Ada banyak teori yang menghubungkan vaksin MMR sebagai penyebab autisme. Vaksin ini yang diberikan pada umur 15 sampai 18 bulan sangatlah mungkin dihubungkan oleh orangtua dengan autisme pada anaknya, karena gejalnya sering sudah terlihat lebih jelas pada umur tersebut. Ketakutan tersebut diperparah pada tahun 1998 setelah sebuah jurnal mempublikasikan suatu penelitian dari 12 anak oleh Wakefield, dimana kemudian dilaporkan delapan anak terkena autisme dalam satu bulan setelah mendapatkan vaksin MMR. Akan tetapi penyelidikan selanjutnya menunjukan bahwa penelitian tersebut sangatlah jauh dari kaidah ilmiah sehingga penelitian tersebut ditarik dari jurnal pada Februari 2010 oleh Lancet.

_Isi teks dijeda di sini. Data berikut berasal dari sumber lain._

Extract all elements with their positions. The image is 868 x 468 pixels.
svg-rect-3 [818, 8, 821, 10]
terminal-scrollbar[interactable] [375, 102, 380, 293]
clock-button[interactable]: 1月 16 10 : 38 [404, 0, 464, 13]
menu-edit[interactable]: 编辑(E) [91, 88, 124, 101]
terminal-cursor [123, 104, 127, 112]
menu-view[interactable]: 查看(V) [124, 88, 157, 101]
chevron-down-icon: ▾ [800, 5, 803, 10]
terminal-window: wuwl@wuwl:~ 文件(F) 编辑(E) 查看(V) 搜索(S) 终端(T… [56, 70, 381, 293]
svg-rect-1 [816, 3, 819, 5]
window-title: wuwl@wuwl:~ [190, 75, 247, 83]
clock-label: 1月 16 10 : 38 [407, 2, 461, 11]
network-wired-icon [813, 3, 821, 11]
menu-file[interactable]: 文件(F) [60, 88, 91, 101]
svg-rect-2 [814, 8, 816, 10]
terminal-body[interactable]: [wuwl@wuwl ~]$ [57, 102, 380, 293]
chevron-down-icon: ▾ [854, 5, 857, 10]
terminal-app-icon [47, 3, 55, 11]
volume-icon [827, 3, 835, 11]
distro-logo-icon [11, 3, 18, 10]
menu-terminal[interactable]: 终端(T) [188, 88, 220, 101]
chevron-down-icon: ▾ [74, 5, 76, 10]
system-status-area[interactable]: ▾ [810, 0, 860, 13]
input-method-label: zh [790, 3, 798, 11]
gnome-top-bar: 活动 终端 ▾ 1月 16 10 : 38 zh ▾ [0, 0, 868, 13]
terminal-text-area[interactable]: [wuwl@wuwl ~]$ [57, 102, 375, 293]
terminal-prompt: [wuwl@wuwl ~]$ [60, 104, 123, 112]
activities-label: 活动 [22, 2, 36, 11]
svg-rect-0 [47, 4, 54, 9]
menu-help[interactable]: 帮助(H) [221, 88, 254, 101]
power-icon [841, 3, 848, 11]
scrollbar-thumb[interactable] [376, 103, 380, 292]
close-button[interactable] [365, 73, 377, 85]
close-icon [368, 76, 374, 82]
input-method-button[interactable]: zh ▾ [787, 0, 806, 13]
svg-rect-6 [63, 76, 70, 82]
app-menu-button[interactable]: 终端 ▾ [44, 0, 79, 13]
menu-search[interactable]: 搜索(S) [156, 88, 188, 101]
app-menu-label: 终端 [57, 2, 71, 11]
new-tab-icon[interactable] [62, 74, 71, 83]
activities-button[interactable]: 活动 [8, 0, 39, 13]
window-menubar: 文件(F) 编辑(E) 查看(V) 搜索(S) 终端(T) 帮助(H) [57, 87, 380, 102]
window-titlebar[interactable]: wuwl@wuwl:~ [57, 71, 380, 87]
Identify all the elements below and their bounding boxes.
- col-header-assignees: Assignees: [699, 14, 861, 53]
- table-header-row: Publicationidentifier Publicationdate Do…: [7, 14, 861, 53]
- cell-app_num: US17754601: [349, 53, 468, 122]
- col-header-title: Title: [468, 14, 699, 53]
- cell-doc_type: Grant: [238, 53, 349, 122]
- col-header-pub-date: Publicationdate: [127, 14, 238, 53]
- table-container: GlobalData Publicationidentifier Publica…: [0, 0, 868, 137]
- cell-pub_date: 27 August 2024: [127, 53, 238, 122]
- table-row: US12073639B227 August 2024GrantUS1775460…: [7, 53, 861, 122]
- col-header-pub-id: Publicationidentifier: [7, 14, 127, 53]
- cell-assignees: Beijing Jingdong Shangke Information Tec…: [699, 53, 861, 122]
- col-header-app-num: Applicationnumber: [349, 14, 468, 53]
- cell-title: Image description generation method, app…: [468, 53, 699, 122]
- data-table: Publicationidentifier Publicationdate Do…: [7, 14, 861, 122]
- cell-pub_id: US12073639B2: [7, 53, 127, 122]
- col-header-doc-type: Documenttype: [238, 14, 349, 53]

Penelitian skala besar dengan metode yang lebih baik dilakukan di Amerika Serikat, Inggris dan Denmark untuk mempelajari kejadian autisme pada anak yang mendapatkan dan yang tidak mendapatkan vaksin MMR. Kesimpulannya, angka kejadian dari autisme tidak meningkat pada anak yang mendapatkan vaksinasi MMR pada penelitian tersebut.

Akan tetapi, kerusakan yang ditimbulkan dari penelitian tahun 1998 tersebut sudah cukup membuat jumlah anak yang divaksinasi jauh berkurang. Sebagai akibatnya, banyak terjadi kasus campak, gondongan dan campak jerman di Ingris dan Negara Eropa barat lainnya, bahkan banyak yang sampai meninggal dunia. Pada tahun 2008, timbul banyak kasus campak di Amerika Serikat, dimana sebelumnya negara tersebut sudah dinyatakan sebagai daerah yang bebas campak pada tahun 2000. Kejadian tersebut mengenai terutama pada anak yang orang tuanya menolak vaksinasi MMR. 

Tulisan ini dibuat berangkat dari keprihatinan akan banyaknya berita berita yang tidak benar       mengenai imunisasi.